Silence from the translator.

“Haven't you got any words left at all?” Bill asked.

“Just this,” the translator said. And that was the last word Bill was able to get out of him.

It was soon after that that he heard the second voice.

The second voice came to him that night, after his evening meal of a raspberry brain malted and a plate of what tasted like fried chicken livers but looked like orange gumdrops. He was reading his shirt labels under the light of a lamp called a Blind Philistine because it shines indifferently on whatever is put in front of it. He was just stretching for a yawn, when a voice from behind him said, “Listen.”

Bill gave a violent start and looked around in all directions. There was no one in the room with him.

As if to confirm his observation, the voice said, “No, I'm not in the room.”

“Where are you, then?”

“That's a little difficult to explain.”

“You can at least try.”

“No, not today.”

“Then what do you want?”

“I want to help you, Bill.”

Bill had heard that before. Still, it was always good to hear. He sat down on the edge of the bathtub and looked around the room again.

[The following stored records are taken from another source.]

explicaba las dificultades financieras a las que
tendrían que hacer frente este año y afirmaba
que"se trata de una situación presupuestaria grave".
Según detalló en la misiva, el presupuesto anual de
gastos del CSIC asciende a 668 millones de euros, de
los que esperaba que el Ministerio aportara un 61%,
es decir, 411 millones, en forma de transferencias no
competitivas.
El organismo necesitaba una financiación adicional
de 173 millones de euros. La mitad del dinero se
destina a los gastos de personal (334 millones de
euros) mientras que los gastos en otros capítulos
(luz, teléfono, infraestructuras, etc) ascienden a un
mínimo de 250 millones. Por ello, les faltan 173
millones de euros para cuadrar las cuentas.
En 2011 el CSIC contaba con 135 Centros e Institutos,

Nope, nobody there. “I could use some help,” Bill said. “Can you get me out of here?”

“I can,” the voice said, “if you do exactly what I tell you.”

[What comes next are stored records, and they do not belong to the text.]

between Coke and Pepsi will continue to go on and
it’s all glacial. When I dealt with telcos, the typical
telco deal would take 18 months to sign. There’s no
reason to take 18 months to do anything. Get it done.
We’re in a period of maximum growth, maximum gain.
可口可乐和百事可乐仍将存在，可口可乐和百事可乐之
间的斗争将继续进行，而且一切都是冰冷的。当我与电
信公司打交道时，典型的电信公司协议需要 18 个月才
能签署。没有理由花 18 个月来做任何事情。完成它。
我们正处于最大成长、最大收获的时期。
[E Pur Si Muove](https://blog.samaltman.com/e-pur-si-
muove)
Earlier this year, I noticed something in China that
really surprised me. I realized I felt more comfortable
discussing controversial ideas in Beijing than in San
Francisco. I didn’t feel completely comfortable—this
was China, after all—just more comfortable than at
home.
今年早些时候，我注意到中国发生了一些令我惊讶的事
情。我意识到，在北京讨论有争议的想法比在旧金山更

“And what are you going to tell me to do?”

“Something that may seem crazy to you. But it is of the utmost urgency that you do it with conviction and precision.”

“Just what is it you want me to do?”

“You're not going to like it.”

“Tell me or shut up!” Bill screeched. “This is doing my nerves no good. I don't care if I like it or not, if it'll help me get out of here I'll do it. Now — tell me!”

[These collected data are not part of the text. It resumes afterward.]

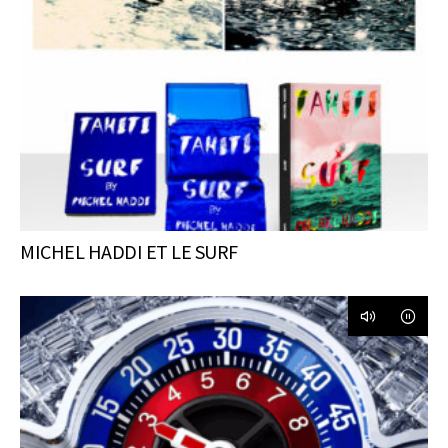
MICHEL HADDI ET LE SURF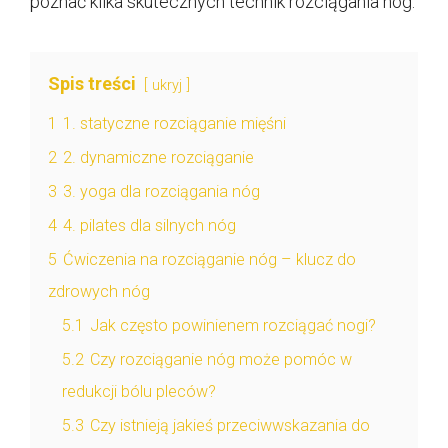
poznać kilka skutecznych technik rozciągania nóg.
Spis treści
ukryj
1
1. statyczne rozciąganie mięśni
2
2. dynamiczne rozciąganie
3
3. yoga dla rozciągania nóg
4
4. pilates dla silnych nóg
5
Ćwiczenia na rozciąganie nóg – klucz do
zdrowych nóg
5.1
Jak często powinienem rozciągać nogi?
5.2
Czy rozciąganie nóg może pomóc w
redukcji bólu pleców?
5.3
Czy istnieją jakieś przeciwwskazania do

“Bill, can you pat your head with one hand and rub your belly with the other simultaneously?”

“I don't think so,” Bill said. He tried and failed. “See? I was right.”

“But you can learn how, can't you?”

“Why should I?”

“Because there is a chance you can get out of your predicament. Your continuing existence as a being with a mind of his own depends on you doing exactly what I tell you when I tell you.”

“I see,” Bill said, not seeing at all but going along with all this stupidity since he had very little choice. “Would you mind telling me who you are?”

“Not now,” the voice said.

“I see,” Bill said. “There are reasons, I suppose?”

“Yes, but I can't tell them to you. Will you do as I say, Bill? Now practice. I'll be back.”

And then the voice was gone.

A delegation of Tsurisian doctors came to Bill's cell the next morning. Two of them were of the familiar spherical shape. Another was controlling what appeared to be the body of a large collie. With lots of fleas for he kept scratching with one hind leg. The final two may have been Chingers at some other time in their existence because they were shiny green and quite lizardy.

“Time for the good old protoplasm vat,” Dr Vesker said in a cheerful voice. That was his name. “I am Dr Vesker,” he said so Bill would know too. Bill could not have cared less.

These Tsurisian males were doctors, as could be told by the long, loose-fitting white coats they wore, and the stethoscopes sticking rakishly from their pockets. All of them spoke Standard, Classical, or Tsurisian, so Bill's translator, which was still implanted under his armpit, was able to handle the language without difficulty. One of the first questions Bill asked was, “Doc, how am I?”

“You're doing fine, just fine,” the doctor said.

“Well, if I'm all right, how about letting me out of here?”

“Oh, there's no rush for that, I'm sure,” the doctor said, and left with a little chuckle.